ClickHouse/docs/en/formats/capnproto.rst
Marek Vavruša 64a892c0e6 DataStreams: CapnProto uses <format_schema_path> config option
This addresses one of the remarks in the PR.

All format schemas are required to be in the <format_schema_path> directory.
This makes loading schema files less tedious, as the path can be omitted.
2017-11-15 23:17:22 +03:00

30 lines
1.1 KiB
ReStructuredText

CapnProto
---------
Cap'n Proto is a binary message format. Like Protocol Buffers and Thrift (but unlike JSON or MessagePack), Cap'n Proto messages are strongly-typed and not self-describing.
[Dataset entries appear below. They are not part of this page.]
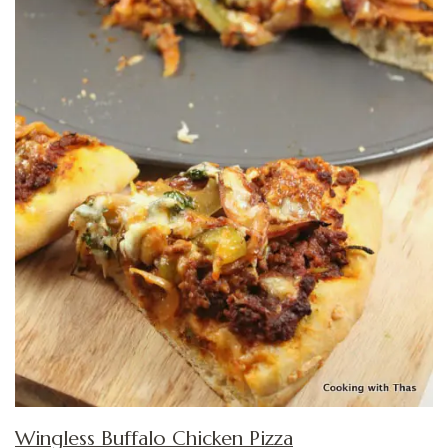
Wingless Buffalo Chicken Pizza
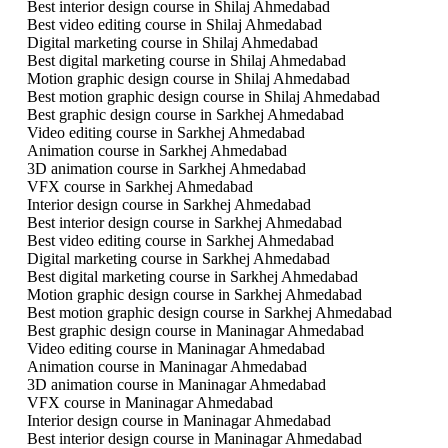
Best interior design course in Shilaj Ahmedabad
Best video editing course in Shilaj Ahmedabad
Digital marketing course in Shilaj Ahmedabad
Best digital marketing course in Shilaj Ahmedabad
Motion graphic design course in Shilaj Ahmedabad
Best motion graphic design course in Shilaj Ahmedabad
Best graphic design course in Sarkhej Ahmedabad
Video editing course in Sarkhej Ahmedabad
Animation course in Sarkhej Ahmedabad
3D animation course in Sarkhej Ahmedabad
VFX course in Sarkhej Ahmedabad
Interior design course in Sarkhej Ahmedabad
Best interior design course in Sarkhej Ahmedabad
Best video editing course in Sarkhej Ahmedabad
Digital marketing course in Sarkhej Ahmedabad
Best digital marketing course in Sarkhej Ahmedabad
Motion graphic design course in Sarkhej Ahmedabad
Best motion graphic design course in Sarkhej Ahmedabad
Best graphic design course in Maninagar Ahmedabad
Video editing course in Maninagar Ahmedabad
Animation course in Maninagar Ahmedabad
3D animation course in Maninagar Ahmedabad
VFX course in Maninagar Ahmedabad
Interior design course in Maninagar Ahmedabad
Best interior design course in Maninagar Ahmedabad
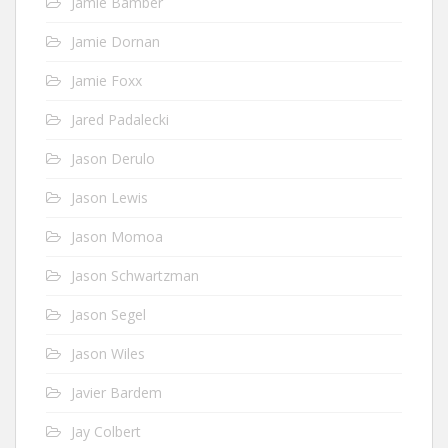
Jamie Bamber
Jamie Dornan
Jamie Foxx
Jared Padalecki
Jason Derulo
Jason Lewis
Jason Momoa
Jason Schwartzman
Jason Segel
Jason Wiles
Javier Bardem
Jay Colbert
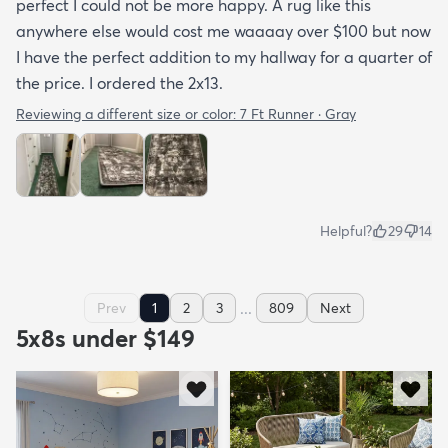
perfect I could not be more happy. A rug like this
anywhere else would cost me waaaay over $100 but now
I have the perfect addition to my hallway for a quarter of
the price. I ordered the 2x13.
Reviewing a different size or color:
7 Ft Runner · Gray
Helpful?
29
14
...
Prev
1
2
3
809
Next
5x8s under $149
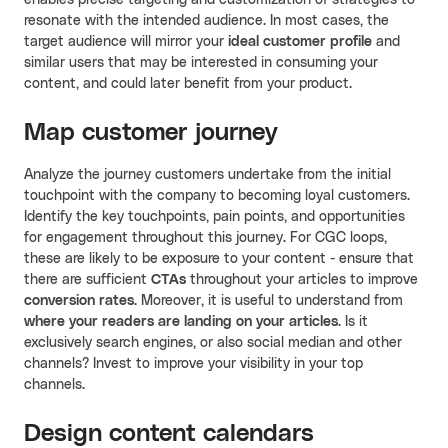
resonate with the intended audience. In most cases, the
target audience will mirror your
ideal customer profile
and
similar users that may be interested in consuming your
content, and could later benefit from your product.
Map customer journey
Analyze the journey customers undertake from the initial
touchpoint with the company to becoming loyal customers.
Identify the key touchpoints, pain points, and opportunities
for engagement throughout this journey. For CGC loops,
these are likely to be exposure to your content - ensure that
there are sufficient
CTAs
throughout your articles to improve
conversion rates
. Moreover, it is useful to understand from
where your readers are landing on your articles
. Is it
exclusively search engines, or also social median and other
channels? Invest to improve your visibility in your top
channels.
Design content calendars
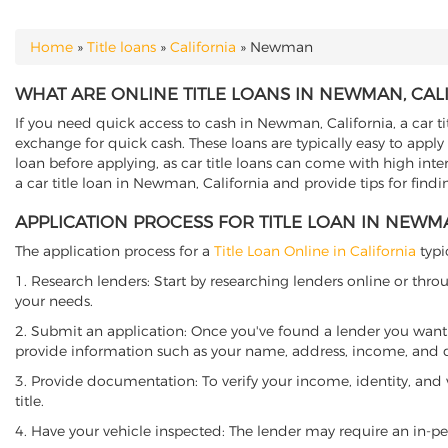
Home
»
Title loans
»
California
»
Newman
YOU ARE HERE
WHAT ARE ONLINE TITLE LOANS IN NEWMAN, CAL
If you need quick access to cash in Newman, California, a car ti
exchange for quick cash. These loans are typically easy to apply
loan before applying, as car title loans can come with high interes
a car title loan in Newman, California and provide tips for find
APPLICATION PROCESS FOR TITLE LOAN IN NEWM
The application process for a
Title Loan Online in California
typi
1. Research lenders: Start by researching lenders online or thro
your needs.
2. Submit an application: Once you've found a lender you want t
provide information such as your name, address, income, and de
3. Provide documentation: To verify your income, identity, and
title.
4. Have your vehicle inspected: The lender may require an in-per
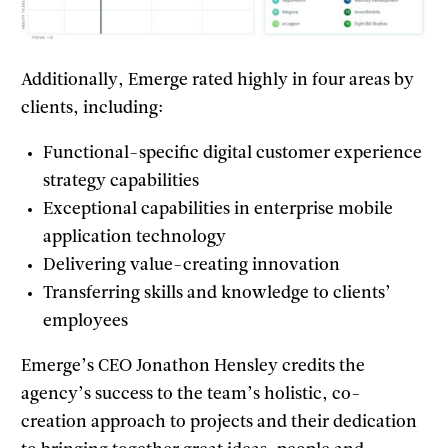
Additionally, Emerge rated highly in four areas by
clients, including:
Functional-specific digital customer experience
strategy capabilities
Exceptional capabilities in enterprise mobile
application technology
Delivering value-creating innovation
Transferring skills and knowledge to clients’
employees
Emerge’s CEO Jonathon Hensley credits the
agency’s success to the team’s holistic, co-
creation approach to projects and their dedication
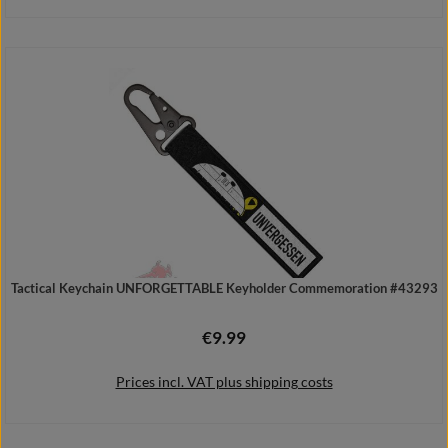
Details
Tactical Keychain UNFORGETTABLE Keyholder Commemoration #43293
€9.99
Regular price:
Prices incl. VAT plus shipping costs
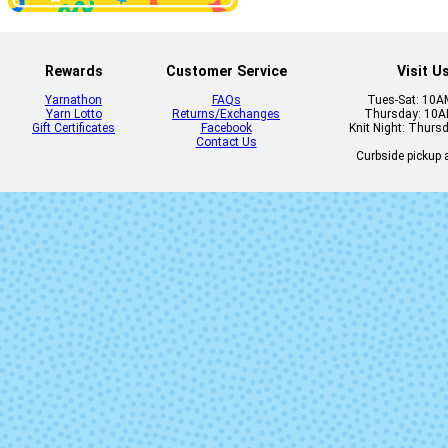
Rewards
Customer Service
Visit U
Yarnathon
FAQs
Tues-Sat: 10
Yarn Lotto
Returns/Exchanges
Thursday: 10
Gift Certificates
Facebook
Knit Night: Thurs
Contact Us
Curbside pickup a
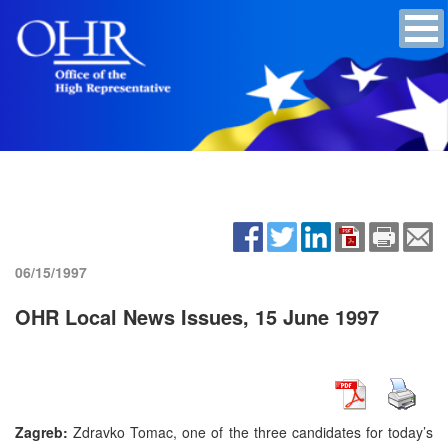
06/15/1997
OHR Local News Issues, 15 June 1997
Zagreb:
Zdravko Tomac, one of the three candidates for today’s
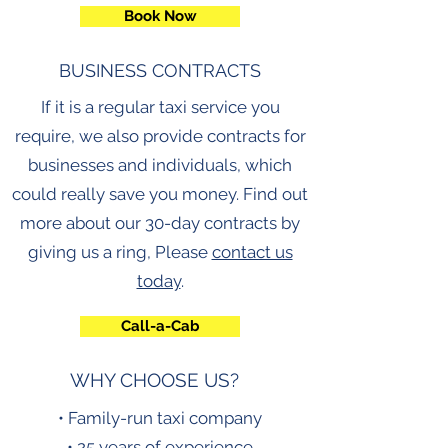
Book Now
BUSINESS CONTRACTS
If it is a regular taxi service you
require, we also provide contracts for
businesses and individuals, which
could really save you money. Find out
more about our 30-day contracts by
giving us a ring, Please
contact us
today
.
Call-a-Cab
WHY CHOOSE US?
• Family-run taxi company
• 25 years of experience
Due to this, it requires a ``schema`` setting to specify schema file and the root object. The schema is parsed on runtime and cached for each SQL statement.
.. code-block:: sql
SELECT SearchPhrase, count() AS c FROM test.hits
GROUP BY SearchPhrase FORMAT CapnProto SETTINGS schema = 'schema:Message'
When the `schema.capnp` schema file looks like:
.. code-block:: text
struct Message {
SearchPhrase @0 :Text;
c @1 :Uint64;
}
The schema files are located in the path specified in the configuration file:
.. code-block:: xml
<!-- Directory containing schema files for various input formats. -->
<format_schema_path>format_schemas/</format_schema_path>
Deserialization is almost as efficient as the binary rows format, with typically zero allocation overhead per message.
You can use this format as an efficient exchange message format in your data processing pipeline.